Walt and Mearsheimer, of course, have become central players in the debates on U.S. foreign policy toward Israel. Most folks are familiar with the huge controversy over their article a few years back at the London Review of Books, "The Israel Lobby." I had just started blogging at that time, and didn't get too wrapped up in the debate. I read some flurries of the controversy in the pages of Foreign Policy, "The War Over Israel’s Influence," and I recommend Michael Massing's powerful essay reviewing the debate at the New York Review, "The Storm over the Israel Lobby." See also, Richard Baehr and Ed Lasky's, "Stephen Walt's War with Israel."
Yesterday afternoon I picked up a copy of Walt and Mearsheimer's book that grew out of that debate, The Israel Lobby and U.S. Foreign Policy. I read the preface and introduction last night, and will continue reading this afternoon. I figured I might as well read the whole thing. With Walt now a major blogger at the Foreign Policy website, who will likely provide ample fodder to the nihilist leftists of the online fever swamps, it seemed like now's a good time to consume the full argument in preparation for even more intense debates in the months and years ahead.

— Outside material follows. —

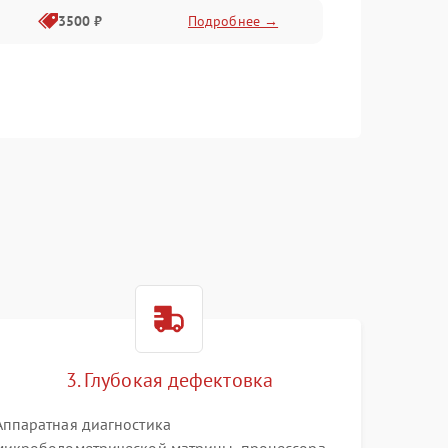
3500 ₽
Подробнее →
3. Глубокая дефектовка
Аппаратная диагностика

Just a look at Walt's page this morning gives one a heads-up on what to expect. In an essay entitled "It's Time to Redefine 'Pro-Israel'," Walt glowingly cites the well-known Bush administration nemisis and eminent sockpuppet Glenn Greenwald:Over at Salon.com, Glenn Greenwald has posted some typically sharp and forceful comments on the gap between American public opinion on the conflict in Gaza and the public stance taken by our politicians.I'm telling you, if Stephen Walt - who is the Belfer Professor of International Relations at Harvard's John F. Kennedy School of Government - describes Greenwald, who is perhaps the most loathed hardline leftist blogger among conservatives across the blogosphere, as "typically sharp," then there really is something strange going on in academic political science. To put Walt's blogging endorsements in perspective, see Rick Moran's, "Glenn Greenwald is a Pathological Liar."
It's kind of sad, actually, but this is the postmodern world we live in nowadays. Good thing I became a blogger, I guess.